Which means he must do more. Brown needs to ask television stations everywhere in California for 15 minutes or half an hour of air time soon in order to reach masses of voters. Expect this soon. “Stay tuned,” press secretary Gil Duran said when asked whether it will happen.

The last California governor to use this tactic with any frequency was Ronald Reagan, who later employed the same technique to reach beyond Democratic majorities that dominated Congress during most of his presidency. As governor, Reagan went straight to the people to explain why he cracked down on students at the University of California’s Berkeley campus. He also did it to plump for a property-tax cutting initiative he sponsored in a 1973 special election. The tactic eventually won Reagan the “Great Communicator” sobriquet, even though he didn’t always achieve his immediate aims.

Brown’s most effective campaign commercial last fall was one where he concluded a pitch by looking straight into the camera and making the simple promise “No new taxes without voter approval.”

Now he needs to look the voters in the eye again. The image of a governor flying coach class with the hoi polloi only goes so far. Brown must ratchet up the debate by showing voters all over California exactly what they stand to lose if they’re deprived of a chance to vote on his budget plan.

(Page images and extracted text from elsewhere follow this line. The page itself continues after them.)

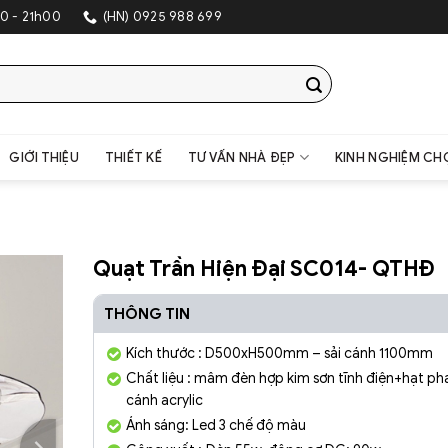
SHOWROOM TRANG TRÍ NỘI THẤT 
0 - 21h00
(HN) 0925 988 699
GIỚI THIỆU
THIẾT KẾ
TƯ VẤN NHÀ ĐẸP
KINH NGHIỆM CH
Quạt Trần Hiện Đại SC014- QTHĐ
THÔNG TIN
Kích thước : D500xH500mm – sải cánh 1100mm
Chất liệu : mâm đèn hợp kim sơn tĩnh điện+hạt pha
cánh acrylic
Ánh sáng: Led 3 chế độ màu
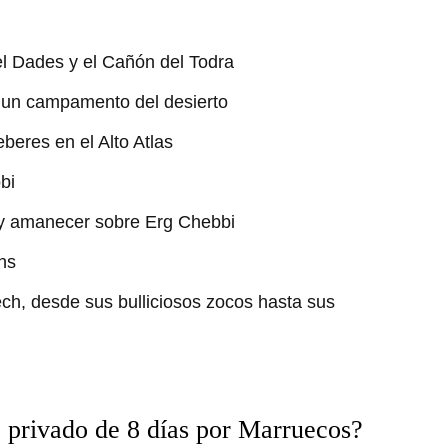
el Dades y el Cañón del Todra
n un campamento del desierto
eberes en el Alto Atlas
bi
 y amanecer sobre Erg Chebbi
hs
ch, desde sus bulliciosos zocos hasta sus
io privado de 8 días por Marruecos?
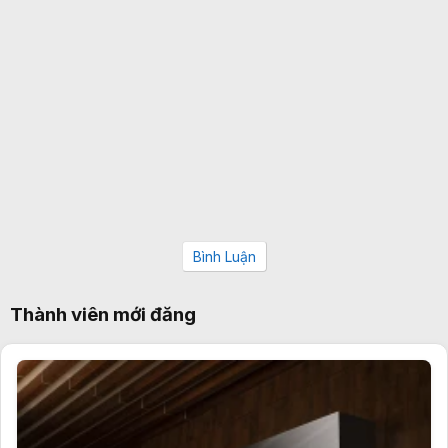
Bình Luận
Thành viên mới đăng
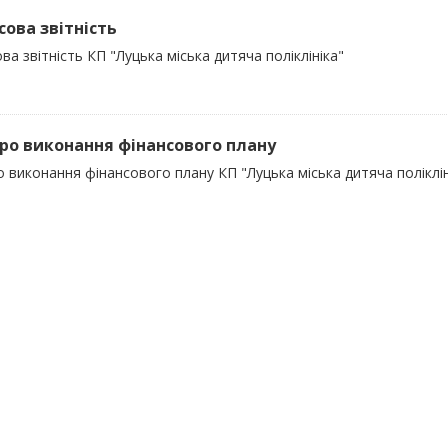
сова звітність
ва звітність КП "Луцька міська дитяча поліклініка"
про виконання фінансового плану
о виконання фінансового плану КП "Луцька міська дитяча поліклін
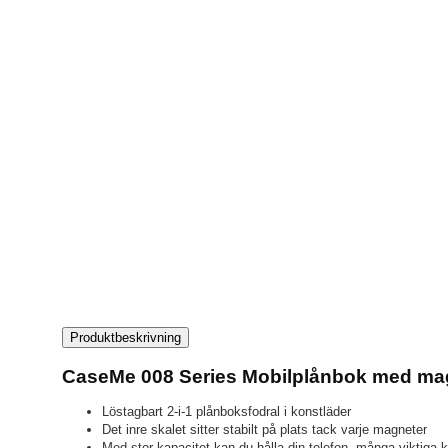
Produktbeskrivning
CaseMe 008 Series Mobilplånbok med magn
Löstagbart 2-i-1 plånboksfodral i konstläder
Det inre skalet sitter stabilt på plats tack varje magneter
Med stor kapacitet kan du hålla din telefon, många viktiga k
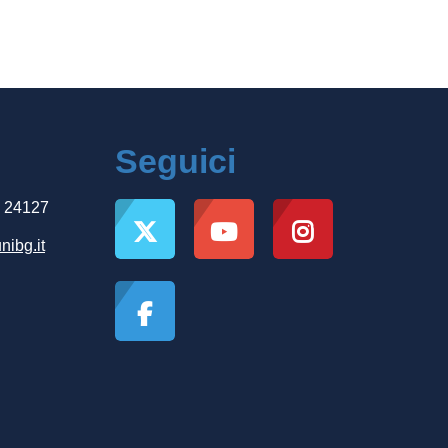
Seguici
, 24127
nibg.it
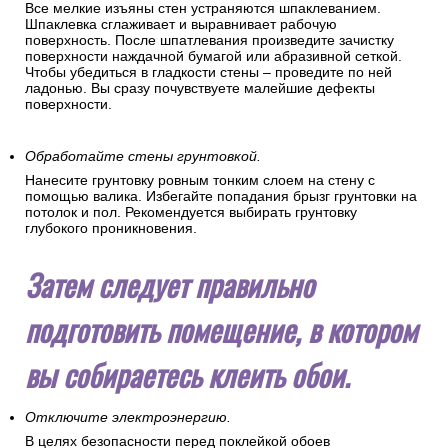
Все мелкие изъяны стен устраняются шпаклеванием.
Шпаклевка сглаживает и выравнивает рабочую
поверхность. После шпатлевания произведите зачистку
поверхности наждачной бумагой или абразивной сеткой.
Чтобы убедиться в гладкости стены – проведите по ней
ладонью. Вы сразу почувствуете малейшие дефекты
поверхности.
Обработайте стены грунтовкой.
Нанесите грунтовку ровным тонким слоем на стену с
помощью валика. Избегайте попадания брызг грунтовки на
потолок и пол. Рекомендуется выбирать грунтовку
глубокого проникновения.
Затем следует правильно
подготовить помещение, в котором
вы собираетесь клеить обои.
Отключите электроэнергию.
В целях безопасности перед поклейкой обоев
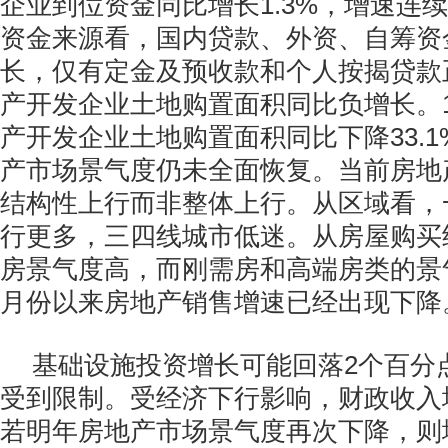
企业到位资金同比增长1.3%，增速连
资金来源看，国内贷款、外资、自筹资
长，仅有定金及预收款和个人按揭贷款
产开发企业土地购置面积同比负增长。1
产开发企业土地购置面积同比下降33.
产市场景气度仍未全面恢复。当前房地
结构性上行而非整体上行。从区域看，
行更多，三四线城市低迷。从房屋购买
房景气度高，而刚需房和高端房类的景
月份以来房地产销售增速已经出现下降
基础设施投资增长可能回落2个百分
受到限制。受经济下行影响，财政收入
若明年房地产市场景气度再次下降，则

If he makes the case that further cuts would devastate programs beloved by partisans of both parties, he might arouse enough public pressure to convince reluctant Republican legislators their future depends on a yes vote, especially with the new “top two” primary election system looming in all their futures.

One thing for sure: Brown will have to do this soon and probably more than once, if he's to generate the groundswell he needs.